Of course they aren’t. But that’s the whole point. Eric is really and truly trying to better his situation from an emotional health and life prospects standpoint. He doesn’t have random reservations about getting down on a knee more than once in his life. Nor is his mom going to crash-land his relationship and ruin anything.

Constance gave him the third degree, and he was honest with her about never having been in love. He notes that he’s grown to this point, which is about as honest a thing as you’ll hear on a show like this, ever. Rachel’s cousin likes Eric better than Peter. “He’s not a fairy-tale person. He’s very real,” she said.

“I love her in a way, unconditionally. I’m not in love with her, but for me, when I say those words and I give that, it means a lot to me. The way I look at it, I’m here for you no matter what,” Eric says. “I just want her to know that I can be the man I know I am.”

This is the point where I stood up on my couch in my Whaboom tank top and started applauding. Personal connection aside, I’m completely in the tank for this dude in life, never mind the show. He’s the only black man left. He’s showed his actual self on camera, and perhaps most importantly, as a result he genuinely has become a cooler dude as the show has gone on. You can’t make this stuff up. Sure, edits help. But take it from me: It’s not easy to fake it when you don’t know what it looks like to begin with.

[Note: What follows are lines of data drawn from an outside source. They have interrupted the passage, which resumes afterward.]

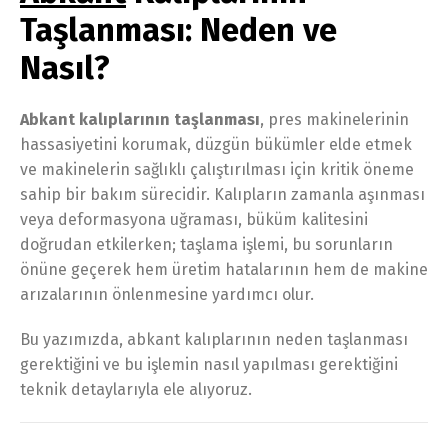
Taşlanması: Neden ve
Nasıl?
Abkant kalıplarının taşlanması
, pres makinelerinin
hassasiyetini korumak, düzgün bükümler elde etmek
ve makinelerin sağlıklı çalıştırılması için kritik öneme
sahip bir bakım sürecidir. Kalıpların zamanla aşınması
veya deformasyona uğraması, büküm kalitesini
doğrudan etkilerken; taşlama işlemi, bu sorunların
önüne geçerek hem üretim hatalarının hem de makine
arızalarının önlenmesine yardımcı olur.
Bu yazımızda, abkant kalıplarının neden taşlanması
gerektiğini ve bu işlemin nasıl yapılması gerektiğini
teknik detaylarıyla ele alıyoruz.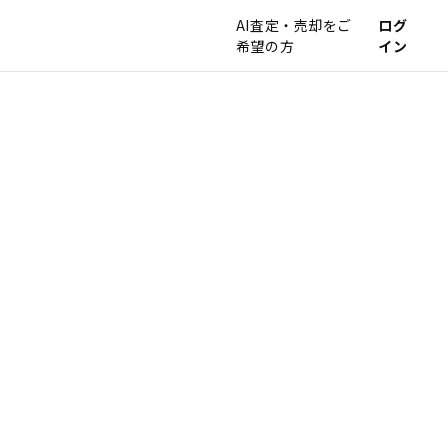
AI査定・売却をご
ログ
希望の方
イン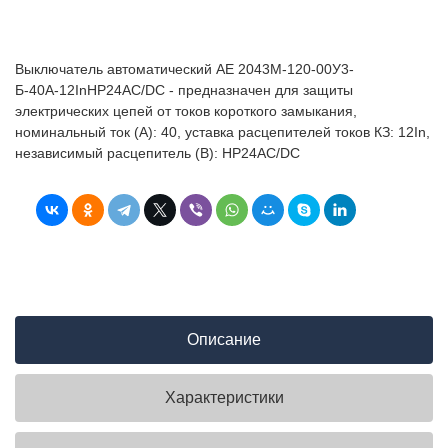
Выключатель автоматический АЕ 2043М-120-00У3-
Б-40А-12InНР24AC/DC - предназначен для защиты
электрических цепей от токов короткого замыкания,
номинальный ток (А): 40, уставка расцепителей токов КЗ: 12In,
независимый расцепитель (В): НР24AC/DC
Описание
Характеристики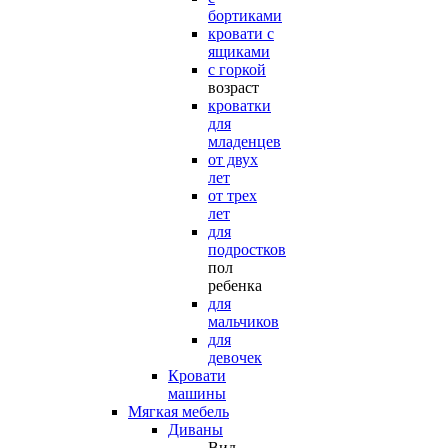
бортиками
кровати с
ящиками
с горкой
возраст
кроватки
для
младенцев
от двух
лет
от трех
лет
для
подростков
пол
ребенка
для
мальчиков
для
девочек
Кровати
машины
Мягкая мебель
Диваны
Вид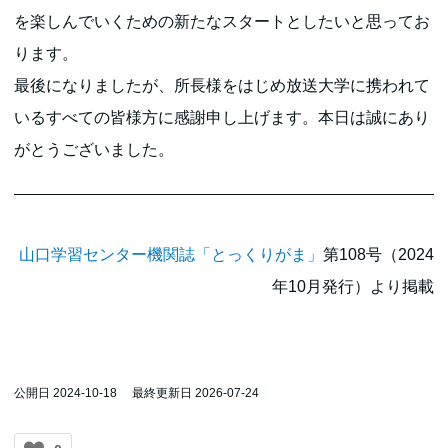
を楽しんでいくための新たなスタートとしたいと思ってお
ります。
最後になりましたが、所長様をはじめ放送大学に携われて
いるすべての皆様方に感謝申し上げます。本日は誠にあり
がとうございました。
山口学習センター機関誌「とっくりがま」
第108号（2024
年10月発行）より掲載
公開日 2024-10-18
最終更新日 2026-07-24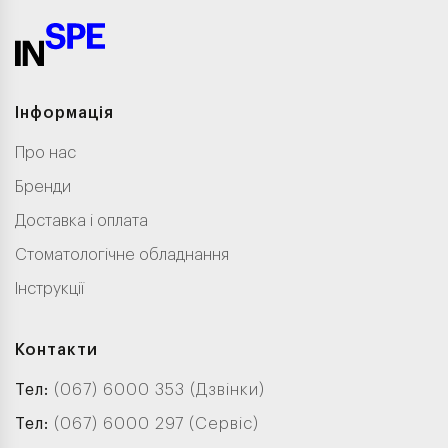
Інформація
Про нас
Бренди
Доставка і оплата
Стоматологічне обладнання
Інструкції
Контакти
Тел:
(067) 6000 353 (Дзвінки)
Тел:
(067) 6000 297 (Сервіс)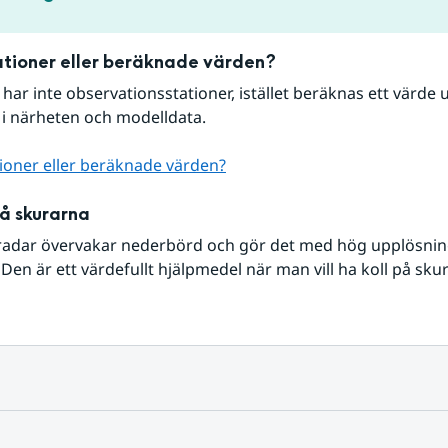
tioner eller beräknade värden?
r har inte observationsstationer, istället beräknas ett värde u
 i närheten och modelldata.
ioner eller beräknade värden?
på skurarna
radar övervakar nederbörd och gör det med hög upplösning 
Den är ett värdefullt hjälpmedel när man vill ha koll på sku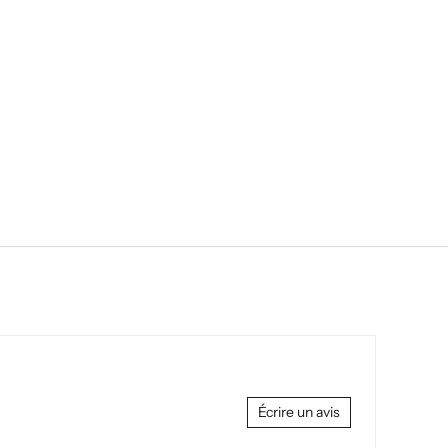
Écrire un avis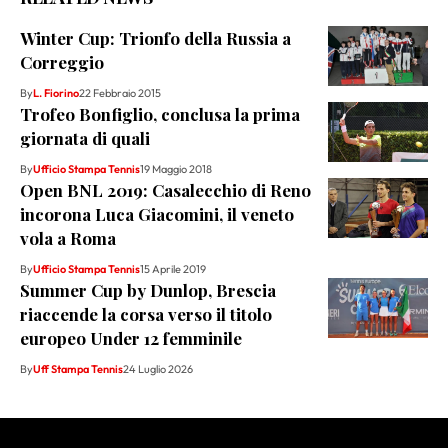
Winter Cup: Trionfo della Russia a
Correggio
By
L. Fiorino
22 Febbraio 2015
Trofeo Bonfiglio, conclusa la prima
giornata di quali
By
Ufficio Stampa Tennis
19 Maggio 2018
Open BNL 2019: Casalecchio di Reno
incorona Luca Giacomini, il veneto
vola a Roma
By
Ufficio Stampa Tennis
15 Aprile 2019
Summer Cup by Dunlop, Brescia
riaccende la corsa verso il titolo
europeo Under 12 femminile
By
Uff Stampa Tennis
24 Luglio 2026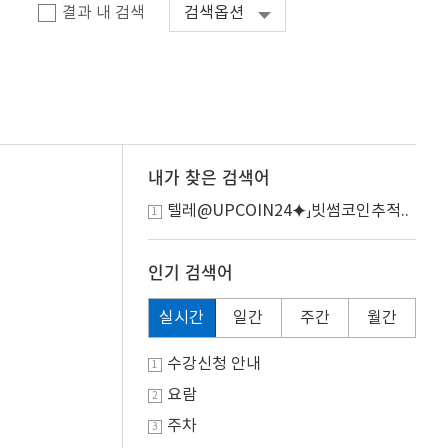
결과 내 검색
검색옵션
내가 찾은 검색어
텔레@UPCOIN24⯌」빗썸코인추적..
1
인기 검색어
실시간
일간
주간
월간
수강신청 안내
1
요람
2
주차
3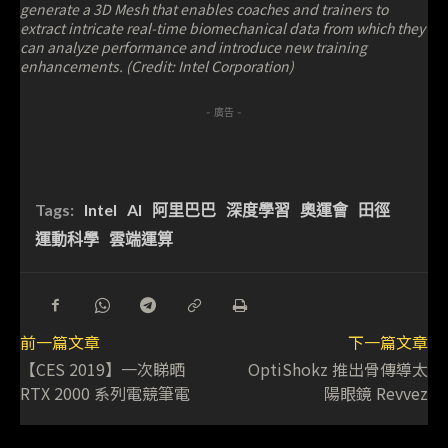
generate a 3D Mesh that enables coaches and trainers to
extract intricate real-time biomechanical data from which they
can analyze performance and introduce new training
enhancements. (Credit: Intel Corporation)
- 廣告 -
Tags:
Intel
AI
阿里巴巴
深度學習
奧運會
田徑
運動科學
雲端運算
前一篇文章
下一篇文章
【CES 2019】一次睇晒
OptiShokz 推出骨傳導太
RTX 2000 系列電競筆電
陽眼鏡 Revvez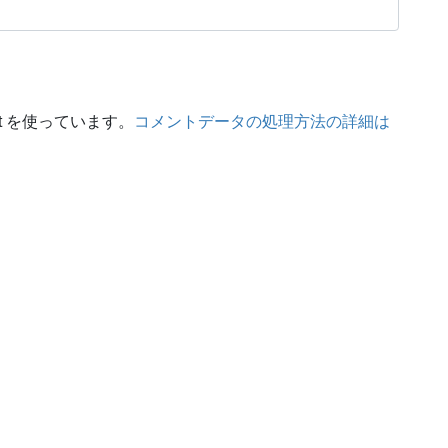
t を使っています。
コメントデータの処理方法の詳細は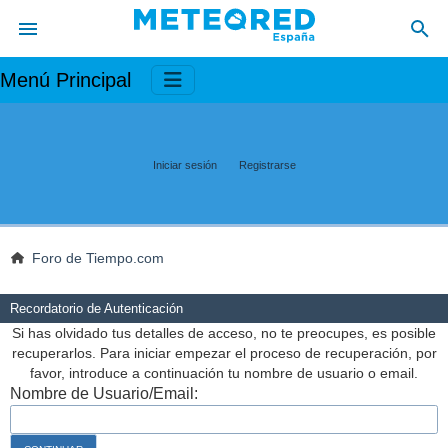
Menú Principal
Iniciar sesión
Registrarse
Foro de Tiempo.com
Recordatorio de Autenticación
Si has olvidado tus detalles de acceso, no te preocupes, es posible
recuperarlos. Para iniciar empezar el proceso de recuperación, por
favor, introduce a continuación tu nombre de usuario o email.
Nombre de Usuario/Email: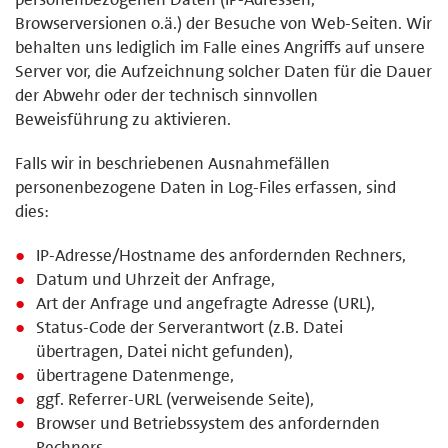
Browserversionen o.ä.) der Besuche von Web-Seiten. Wir
behalten uns lediglich im Falle eines Angriffs auf unsere
Server vor, die Aufzeichnung solcher Daten für die Dauer
der Abwehr oder der technisch sinnvollen
Beweisführung zu aktivieren.
Falls wir in beschriebenen Ausnahmefällen
personenbezogene Daten in Log-Files erfassen, sind
dies:
IP-Adresse/Hostname des anfordernden Rechners,
Datum und Uhrzeit der Anfrage,
Art der Anfrage und angefragte Adresse (URL),
Status-Code der Serverantwort (z.B. Datei
übertragen, Datei nicht gefunden),
übertragene Datenmenge,
ggf. Referrer-URL (verweisende Seite),
Browser und Betriebssystem des anfordernden
Rechners.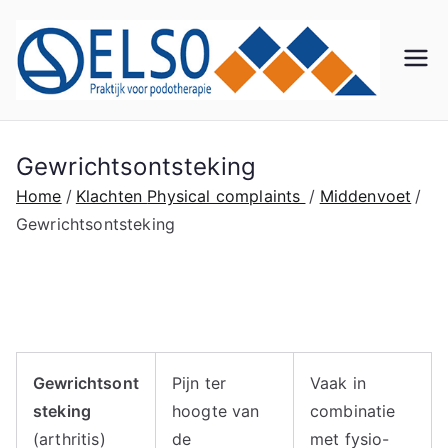
Ga
naar
de
El
Praktij
inhoud
k voor
so
Podot
herapi
Gewrichtsontsteking
Po
e
Home
Klachten
Physical complaints
Middenvoet
Gewrichtsontsteking
do
th
er
Gewrichtsont
Pijn ter
Vaak in
ap
steking
hoogte van
combinatie
(arthritis)
de
met fysio-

Honestly, the rest of this episode was a bit of a blur. There’s only so long I can listen to a man try to explain his way through the cobwebs of his heart on TV before I just start crying and thinking about all the mistakes and missteps I’ve made in life as a result of fear, hubris or some dumb combination of both.

No roses were given out at the end of the episode, which featured a “to be continued …,” but the story of the day for me was Eric. When he smiled after telling Rachel he loved her, you could just feel all that weight come off his chest — not because he’d been holding it in, but because he’d been wanting to feel it.

No matter what happens in the rest of this season, we got to witness a real breakthrough for a person on television this week. Good for him, and good for anyone who respects how hard it is sometimes to show the world who you really are, because you barely know how to show yourself that person either.

Tierra R. Wilkins contributed to this report.